Content starts

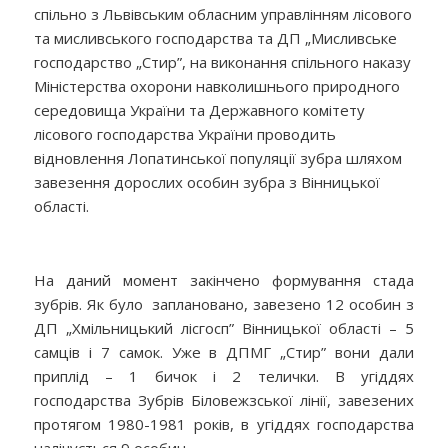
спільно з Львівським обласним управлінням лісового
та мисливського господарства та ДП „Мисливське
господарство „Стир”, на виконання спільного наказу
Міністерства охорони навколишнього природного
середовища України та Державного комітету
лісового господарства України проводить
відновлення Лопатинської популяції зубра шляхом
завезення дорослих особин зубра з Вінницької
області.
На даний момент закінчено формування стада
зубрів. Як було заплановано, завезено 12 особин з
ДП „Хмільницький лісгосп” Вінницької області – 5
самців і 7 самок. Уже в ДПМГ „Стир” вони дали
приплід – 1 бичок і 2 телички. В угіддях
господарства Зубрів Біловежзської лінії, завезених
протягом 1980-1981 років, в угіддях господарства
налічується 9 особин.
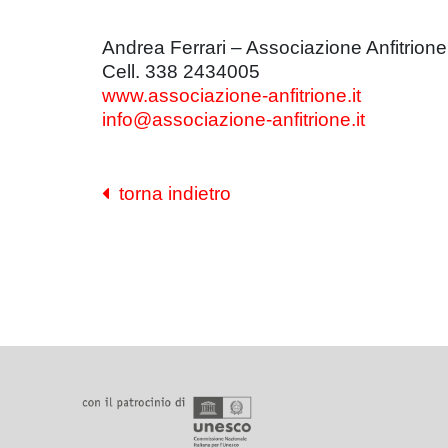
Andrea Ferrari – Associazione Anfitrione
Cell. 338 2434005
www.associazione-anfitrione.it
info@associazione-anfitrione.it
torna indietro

Content ends
Content starts

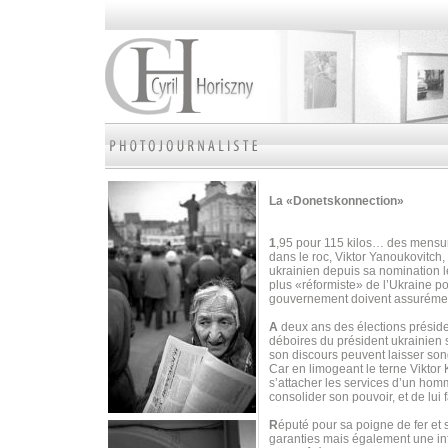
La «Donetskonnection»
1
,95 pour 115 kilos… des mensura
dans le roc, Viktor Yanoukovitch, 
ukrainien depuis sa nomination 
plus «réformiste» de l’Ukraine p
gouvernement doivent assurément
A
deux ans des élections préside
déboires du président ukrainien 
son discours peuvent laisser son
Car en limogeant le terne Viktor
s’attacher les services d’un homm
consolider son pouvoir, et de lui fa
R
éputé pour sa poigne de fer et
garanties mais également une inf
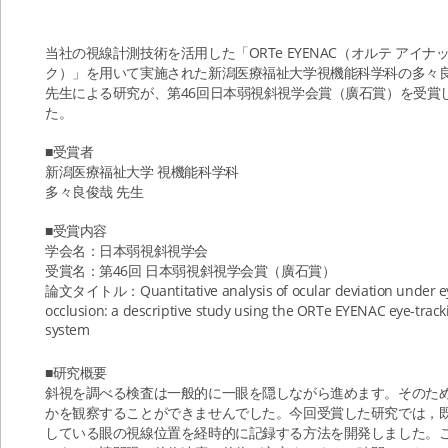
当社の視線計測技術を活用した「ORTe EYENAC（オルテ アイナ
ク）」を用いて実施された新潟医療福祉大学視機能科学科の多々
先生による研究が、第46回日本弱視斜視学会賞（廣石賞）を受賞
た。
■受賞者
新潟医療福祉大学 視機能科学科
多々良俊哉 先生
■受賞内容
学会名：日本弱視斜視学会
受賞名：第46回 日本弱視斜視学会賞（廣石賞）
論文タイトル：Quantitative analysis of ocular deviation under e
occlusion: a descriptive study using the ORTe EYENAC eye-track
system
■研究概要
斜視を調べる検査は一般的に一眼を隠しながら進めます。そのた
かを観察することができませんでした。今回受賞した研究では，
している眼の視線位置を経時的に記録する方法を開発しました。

Content ends

Return the lines above from the one with "ukrainien depuis sa nomination" through the one with "当社の視線計測技術を活用した「ORTe EYENAC（オルテ アイナ", verbatim and nothing else. Omit every picture.

ukrainien depuis sa nomination 
plus «réformiste» de l’Ukraine p
gouvernement doivent assurément
A
deux ans des élections préside
déboires du président ukrainien 
son discours peuvent laisser son
Car en limogeant le terne Viktor
s’attacher les services d’un homm
consolider son pouvoir, et de lui fa
R
éputé pour sa poigne de fer et
garanties mais également une inf
当社の視線計測技術を活用した「ORTe EYENAC（オルテ アイナ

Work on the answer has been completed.